Analyst: If CPI Data Boosts USD, Japan Authorities May Be Forced to Act to Support JPY

Generado por agente de IACaleb RourkeRevisado porAInvest News Editorial Team
martes, 13 de enero de 2026, 8:40 am ET2 min de lectura

The USD/JPY pair revisited its one-year high of 159.00 during European trading on Tuesday, driven by continued underperformance of the Japanese Yen. The yen's weakness is attributed to political uncertainties in Japan, including the potential for a snap election and speculation around expansionary fiscal policies. Market participants are also focused on the release of the U.S. Consumer Price Index (CPI) data, which could influence the strength of the dollar.

Political developments in Japan have intensified concerns about the yen's depreciation. Prime Minister Sanae Takaichi is reportedly considering calling an early general election in February to strengthen her coalition government's parliamentary majority. This move has fueled the so-called 'Takaichi trade,' where investors are shifting capital into risk assets, further weakening the yen's safe-haven status.

Japan's Finance Minister Satsuki Katayama has expressed concerns about the yen's 'one-sided depreciation', noting that she shared these concerns with U.S. Treasury Secretary Scott Bessent. Katayama's comments indicate a possible U.S. acquiescence to potential Japanese intervention in currency markets. Deputy Chief Cabinet Secretary Masanao Ozaki warned that the government will take appropriate steps against excessive currency movements, including those driven by speculation.

Why Did This Happen?

The yen's depreciation is linked to a combination of factors. Japan's political uncertainty and the potential for expansionary fiscal policies have reduced the yen's appeal as a safe-haven currency. Additionally, the Bank of Japan's (BoJ) delayed policy normalization has contributed to the yen's weakness.

The U.S. dollar has also been supported by the Federal Reserve's (Fed) cautious approach to rate cuts. Traders are pricing in only one more 25-basis-point cut in 2026, with the terminal rate projected to rise to 3.25%. This outlook contrasts with the BoJ's more gradual tightening path, which has limited the yen's potential for recovery.

How Did Markets React?

The USD/JPY pair has been confined to a range between 154.40 and 157.90 for over a month, with price hovering around the rising 20-day EMA. The pair's movement above 157.00 could signal a resumption of the broader uptrend, with 157.70 and 158.88 as key resistance levels.
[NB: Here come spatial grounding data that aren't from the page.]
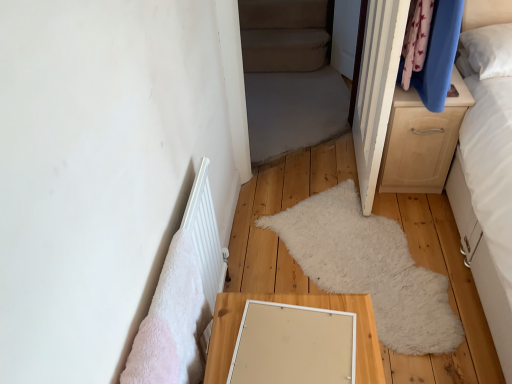 Where is `vacant region in front of white wood door at upper right`? The height and width of the screenshot is (384, 512). vacant region in front of white wood door at upper right is located at coordinates coord(372,235). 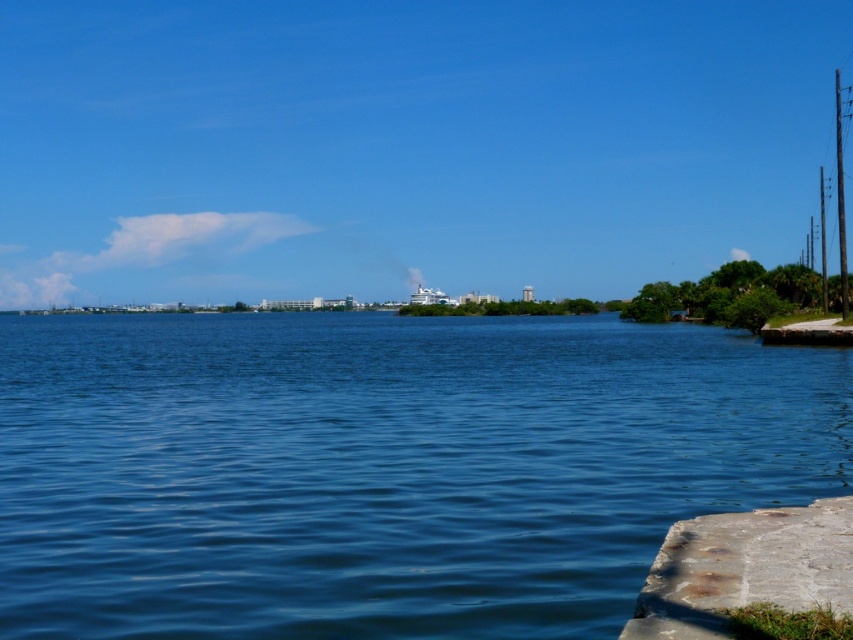 Question: Which point appears closest to the camera in this image?

Choices:
 (A) (697, 609)
 (B) (426, 305)

Answer: (A)

Question: Can you confirm if blue water at center is thinner than concrete at lower right?

Choices:
 (A) yes
 (B) no

Answer: (B)

Question: Is blue water at center smaller than concrete at lower right?

Choices:
 (A) yes
 (B) no

Answer: (B)

Question: Does concrete at lower right appear under white glossy cruise ship at center?

Choices:
 (A) no
 (B) yes

Answer: (B)

Question: Among these points, which one is nearest to the camera?

Choices:
 (A) (732, 536)
 (B) (433, 298)

Answer: (A)

Question: Which point is closer to the camera?

Choices:
 (A) (699, 632)
 (B) (48, 484)
 (C) (447, 301)

Answer: (A) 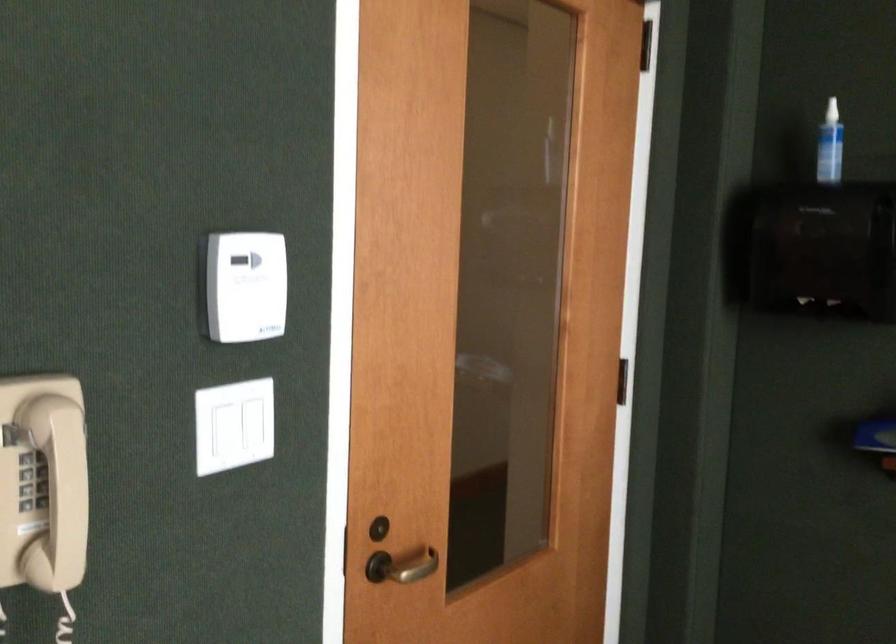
Market sentiment has been mixed, with the yen's weakness leading to increased speculation about Japanese government intervention. Analysts at ANZ and JPMorgan have suggested that the yen's fundamentals remain weak and unlikely to improve significantly in the near term. This sentiment is reflected in the USD/JPY pair's potential to rise to 164 by the end of 2026.

What Are Analysts Watching Next?

Analysts are closely monitoring the U.S. CPI data for December, which is expected to show a rise in core inflation to 2.7% year-on-year. A stronger-than-expected inflation reading could reinforce the Fed's cautious stance on rate cuts, further supporting the dollar and exerting additional downward pressure on the yen.

Japanese officials are also watching the political developments closely. The outcome of the snap election will be a key determinant of the yen's trajectory, as a victory for Takaichi's coalition could lead to more expansionary fiscal and monetary policies.

Investors are also keeping an eye on the U.S. labor market and the potential impact of new tariffs on global trade dynamics. The Nonfarm Payrolls (NFP) report and the Supreme Court's decision on Trump-era tariffs are seen as potential catalysts for market volatility.

The yen's weakness has also raised concerns about its impact on Japan's import-dependent economy. A continued depreciation could exacerbate imported inflation, affecting households and businesses. This has led to increased calls for policy interventions to stabilize the currency.